其实是在把二芽接过来之前就隐隐有了一个简单的想法,只是最近闲下来才有功夫认真思考这事的可能性。
古往今来,整片中域女子地位一直比男子低。
东照国这些年算是做得不错,是因为出了几任极贤明的皇后,建立了能改变女子命运的红枫馆。
前后花了将近两百年时间,才逐渐有所成效。
当今朝堂之上,偶有女子为官,不再被一味排挤。似我这般的孤女,也能独立支撑起商户不被旁族兄弟打着亲人的名义侵占资产。
但这远远不够。
还有更多的,像二芽一样或者比二芽更惨的小姑娘。
她们不识字,挣钱的渠道单一,见解有限,能力也有限,连温饱都难以解决,何谈摆脱命运?
凭良心讲,红枫馆是个极好的书院。
我以前跟在褚三身边时,见过红枫馆的女学生。
她们跟男子一样,修礼、乐、射、御、书、数六门,包括近些年突然兴起的修行课程,也有涉猎。
唯一的缺点就是束脩太贵。
不算伙食费和住宿费,光是学费一年至少交上十金。寻常人家根本支付不起这个费用。
而且对于普通百姓而言,里面很多科目内容并不是他们迫切需要学习掌握的,他们更需要的是能改善当前生活质量、更接地气的知识。

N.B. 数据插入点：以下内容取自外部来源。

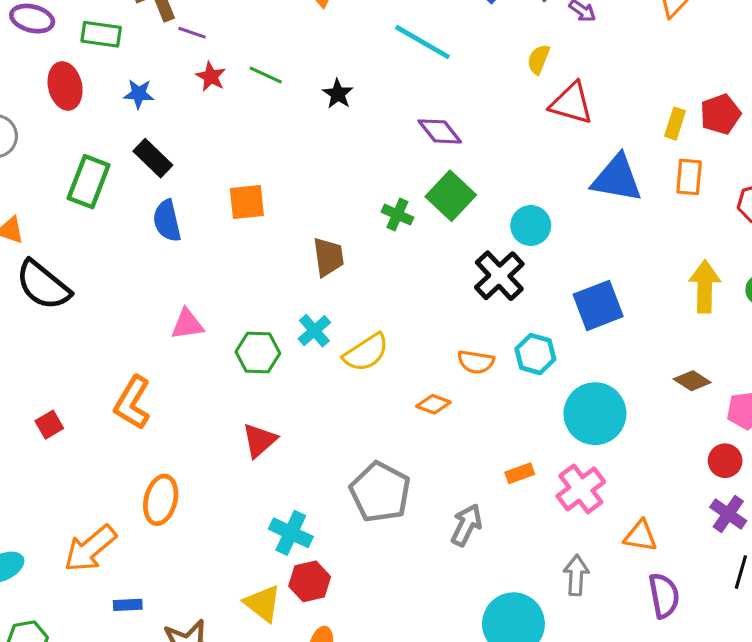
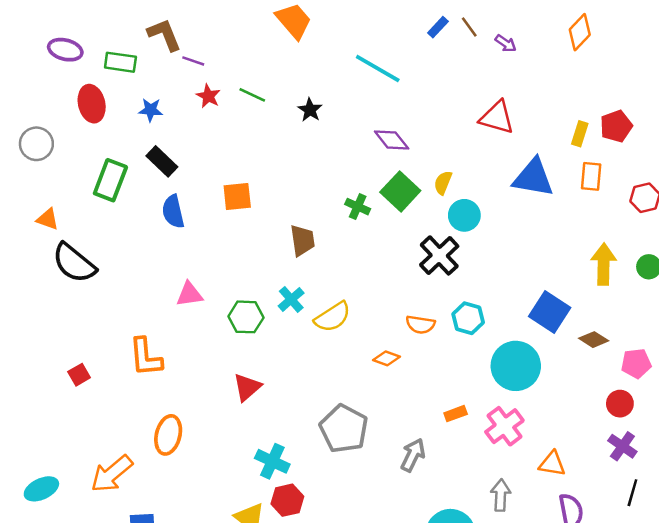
yellow semicircle: (539, 59) -> (443, 183), moved
blue square: (598, 305) -> (550, 312), moved, turned -36
orange L-shape: (132, 403) -> (146, 357), turned -36

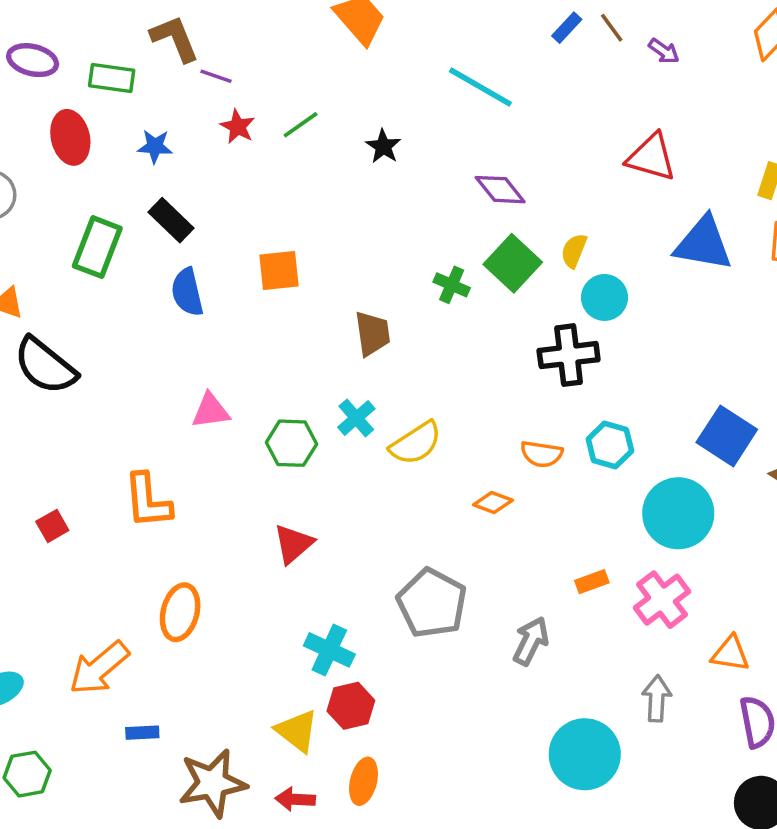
green line: (252, 95) -> (301, 125), turned -60
black cross: (439, 255) -> (569, 355), turned 36

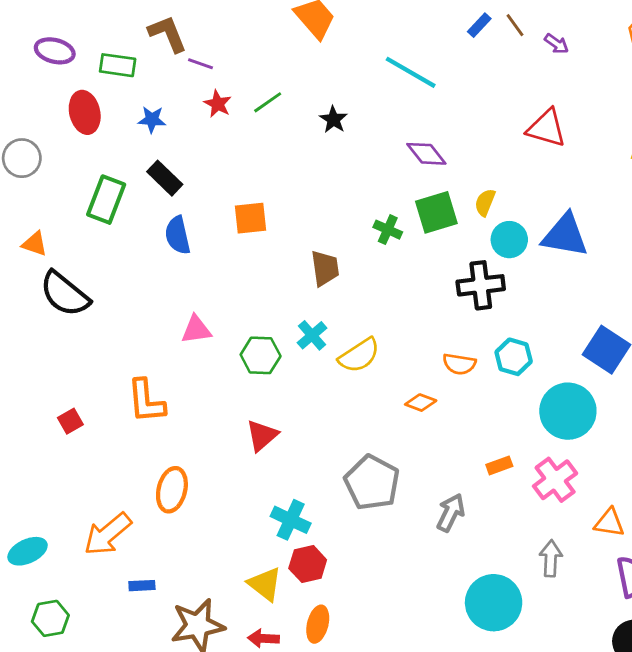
blue triangle: (703, 244) -> (565, 235), moved
green square: (513, 263) -> (436, 212), turned 30

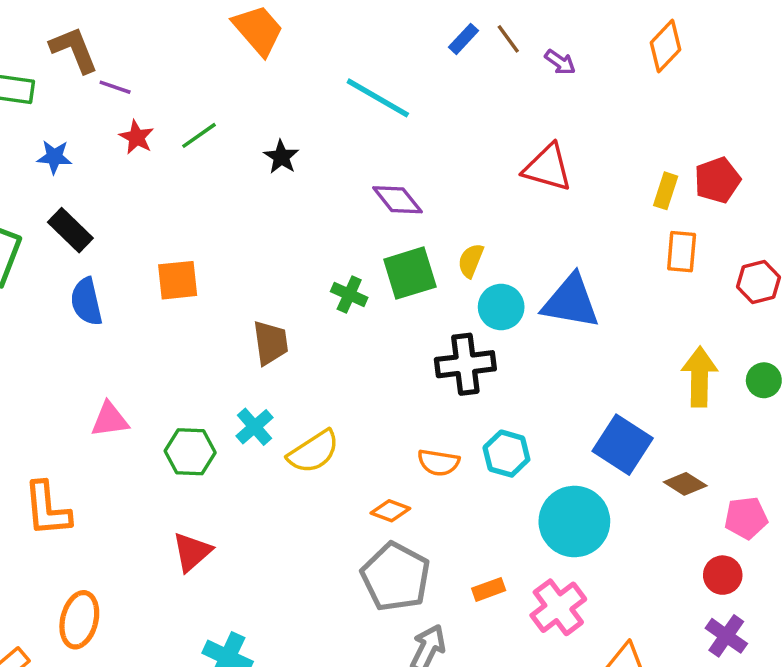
gray pentagon: (372, 483) -> (396, 577), moved

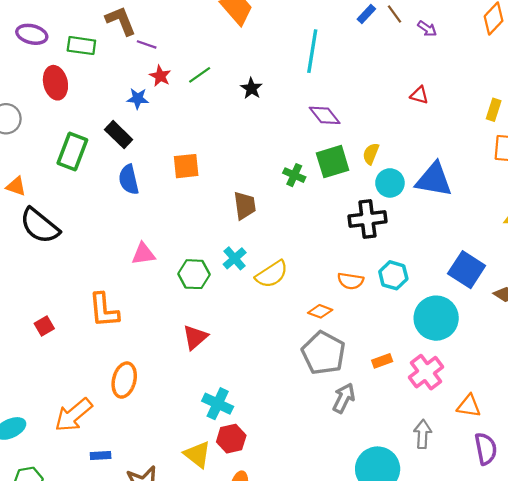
cyan line: (378, 98) -> (312, 51), turned 69
blue star: (54, 157) -> (138, 98), moved
red triangle: (548, 168) -> (419, 95), size x0.6

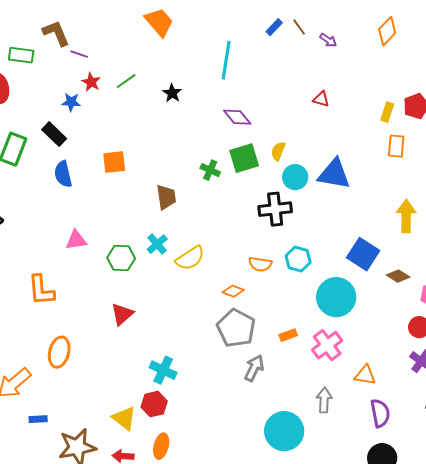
cyan cross: (218, 404) -> (163, 370), moved

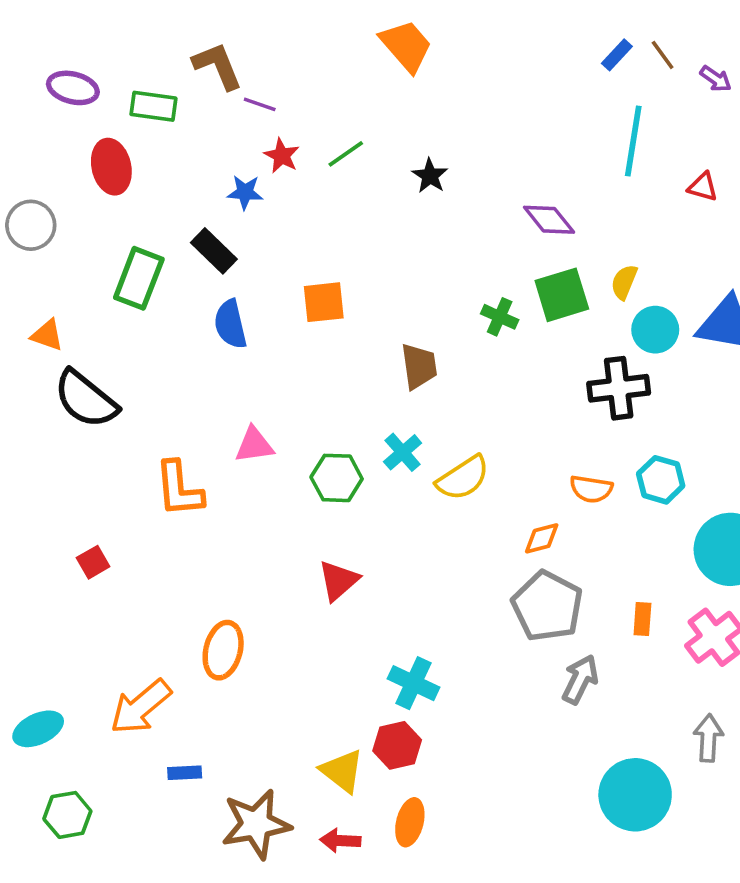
cyan line: (226, 60) -> (633, 141), moved
orange L-shape: (41, 290) -> (179, 489), moved
orange diamond: (233, 291) -> (542, 538), turned -35
orange rectangle: (288, 335) -> (642, 619), turned -66

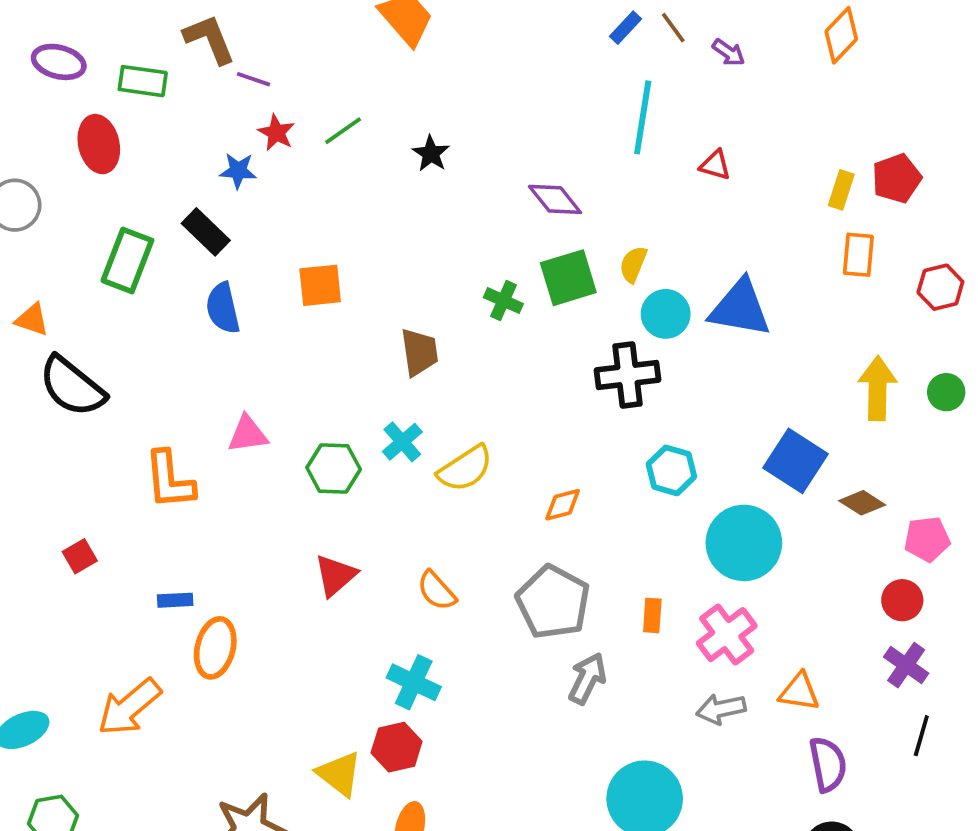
orange semicircle: (591, 489) -> (437, 591), moved, turned 39
orange diamond: (542, 538) -> (563, 505), moved
gray arrow: (708, 738) -> (721, 709), moved, turned -105
blue rectangle: (185, 773) -> (175, 600), moved

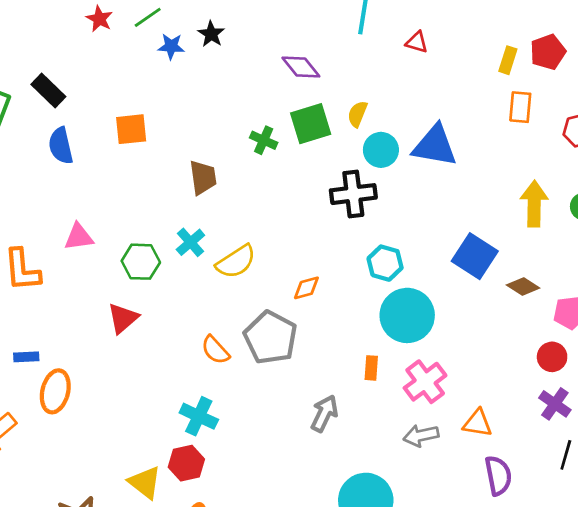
blue star: (238, 171) -> (171, 46), moved
cyan circle: (744, 543) -> (407, 315), moved
red triangle: (335, 575) -> (123, 318), moved
gray pentagon: (553, 602) -> (271, 338), moved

了解到这些之后,我便萌生了办一所平民女子学堂的想法。初期请不起教习,我可以兼任。
还是托褚三的福。
他虽然对我不好,坑过我许多回,但跟在他身边我学会了认字,也看过不少书,还会做很多小玩意儿可以用来卖钱。
只是连日打听之下,才发现想法固然美好,实施起来却并非易事。
我一没有场地,二没有相关资质,道道手续极其难办不说,还需要向相关衙门缴纳押金。
我手头虽有余钱,却远远不够。光是打通其中关节,便是无底洞。
正愁眉不展间,又碰上高老板向宝丰堂施压,因此格外烦躁。
「我可以帮你。」梁起静静听完,以扇点桌,「但我有个条件。」
我眼睛倏地亮起:「什么条件?」
「我要当这个女子学堂的名誉山长。」梁起直言。
「没有问题。」我并不贪图山长的名头。
他似乎没有料到我答应得如此快,一时间有些反应不及,愣在那里。
还是新竹提醒他,他才眉飞色舞地蹦了起来,同新竹击了个掌。
他同新竹击完,又转过身快步来到我身边,抓起我的手掌对拍:「合作愉快!」
他的眼睛里满是快活。
我傻眼了。
见我不理解,他又重新坐下跟我解释:「前段时间我爹刚给我出了个题目——如何改善底层女性地位并增强其话语权。我苦思许久一直不得要领,直到昨天无意中听到你跟别人那番谈话,顿时茅塞顿开。」